Prompt »
After reading the entries below, copy word for word the lines from the first through the line containing "station devoted to celebrating the majesty of", and stop there.

Given entries »
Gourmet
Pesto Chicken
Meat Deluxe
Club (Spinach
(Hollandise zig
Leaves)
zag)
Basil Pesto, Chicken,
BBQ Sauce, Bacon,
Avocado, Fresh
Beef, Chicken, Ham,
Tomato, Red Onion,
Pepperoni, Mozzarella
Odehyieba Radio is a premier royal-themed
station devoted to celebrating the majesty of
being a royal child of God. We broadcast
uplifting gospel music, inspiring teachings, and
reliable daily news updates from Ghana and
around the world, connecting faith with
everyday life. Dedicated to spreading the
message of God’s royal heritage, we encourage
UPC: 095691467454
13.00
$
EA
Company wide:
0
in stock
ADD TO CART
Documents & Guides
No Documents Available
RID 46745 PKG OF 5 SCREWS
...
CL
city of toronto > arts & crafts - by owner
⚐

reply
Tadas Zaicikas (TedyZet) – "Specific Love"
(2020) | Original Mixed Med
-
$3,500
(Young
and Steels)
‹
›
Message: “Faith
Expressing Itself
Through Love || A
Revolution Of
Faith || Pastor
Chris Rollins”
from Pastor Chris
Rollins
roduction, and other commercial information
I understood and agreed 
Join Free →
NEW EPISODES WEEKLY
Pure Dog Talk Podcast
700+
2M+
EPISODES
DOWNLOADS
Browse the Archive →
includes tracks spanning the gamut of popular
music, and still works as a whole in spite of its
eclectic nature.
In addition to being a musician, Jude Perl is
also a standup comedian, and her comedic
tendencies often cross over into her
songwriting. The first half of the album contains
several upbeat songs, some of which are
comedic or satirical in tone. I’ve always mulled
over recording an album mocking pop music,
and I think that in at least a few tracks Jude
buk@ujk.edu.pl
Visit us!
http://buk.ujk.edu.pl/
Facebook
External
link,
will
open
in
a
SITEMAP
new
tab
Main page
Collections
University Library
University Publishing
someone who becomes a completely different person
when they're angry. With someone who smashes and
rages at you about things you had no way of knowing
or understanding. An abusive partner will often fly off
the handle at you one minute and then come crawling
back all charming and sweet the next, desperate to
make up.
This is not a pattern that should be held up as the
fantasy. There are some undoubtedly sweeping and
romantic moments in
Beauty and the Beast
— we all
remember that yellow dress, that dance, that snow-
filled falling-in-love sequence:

Response box »
Gourmet
Pesto Chicken
Meat Deluxe
Club (Spinach
(Hollandise zig
Leaves)
zag)
Basil Pesto, Chicken,
BBQ Sauce, Bacon,
Avocado, Fresh
Beef, Chicken, Ham,
Tomato, Red Onion,
Pepperoni, Mozzarella
Odehyieba Radio is a premier royal-themed
station devoted to celebrating the majesty of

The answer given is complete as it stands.